Arguments AGAINST fat pointers:

  1. EVM doesn't support it - EVM has no native fat pointer operations
  2. Performance overhead - storing bounds at runtime uses extra memory/stack slots
  3. Complexity - adds complexity to stackifier (must handle multi-word values)
  4. Not canonical - EVM-IR aims to be close to EVM semantics
  5. Alternative approaches - static analysis can provide bounds checking without runtime cost

Alternative Approaches

  1. Static bounds tracking - Use type-level size metadata (ptr<0, size=N>) with static analysis
  2. Separate bounds values - Keep pointer and size as separate SSA values, not bundled
  3. Hybrid approach - Support both thin and fat pointers, let frontend choose

Questions for Discussion

  • Should fat pointers be a first-class type, or just a pattern using multiple SSA values?
  • If implemented, should they be optional (opt-in) or required for certain operations?
  • How would fat pointers interact with evm.ptr_add and pointer arithmetic?
  • Would fat pointers survive through the stackifier, or be lowered to separate values?
  • Are there specific use cases (e.g., ABI dynamic arrays) that would benefit most?

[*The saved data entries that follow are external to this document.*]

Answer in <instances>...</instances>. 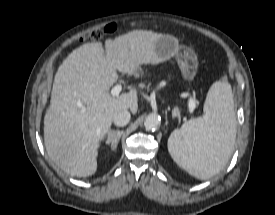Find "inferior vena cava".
<instances>
[{
	"mask_svg": "<svg viewBox=\"0 0 275 215\" xmlns=\"http://www.w3.org/2000/svg\"><path fill=\"white\" fill-rule=\"evenodd\" d=\"M130 118V113L127 110H122L114 115L113 122L116 126L122 127L129 123Z\"/></svg>",
	"mask_w": 275,
	"mask_h": 215,
	"instance_id": "1",
	"label": "inferior vena cava"
}]
</instances>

Status: Open for discussion. No decision required for v0.1.


Summary

EVM‑IR’s type system:

  • provides static analysis benefits
  • ensures deterministic lowering to EVM
  • is compatible with MLIR’s SSA model
  • imposes no constraints that would harm optimization
  • is strict enough to prevent undefined IR states

This file provides a complete v0.1 specification of the type system used throughout the EVM‑IR dialect.